DATA PROVIDED ▸
────────
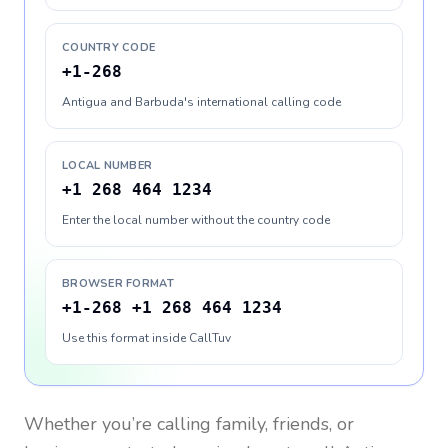
COUNTRY CODE
+1-268
Antigua and Barbuda's international calling code
LOCAL NUMBER
+1 268 464 1234
Enter the local number without the country code
BROWSER FORMAT
+1-268 +1 268 464 1234
Use this format inside CallTuv
Whether you’re calling family, friends, or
────────
Where a line of the listing holds "calling", show that line.

Antigua and Barbuda's international calling code
Whether you’re calling family, friends, or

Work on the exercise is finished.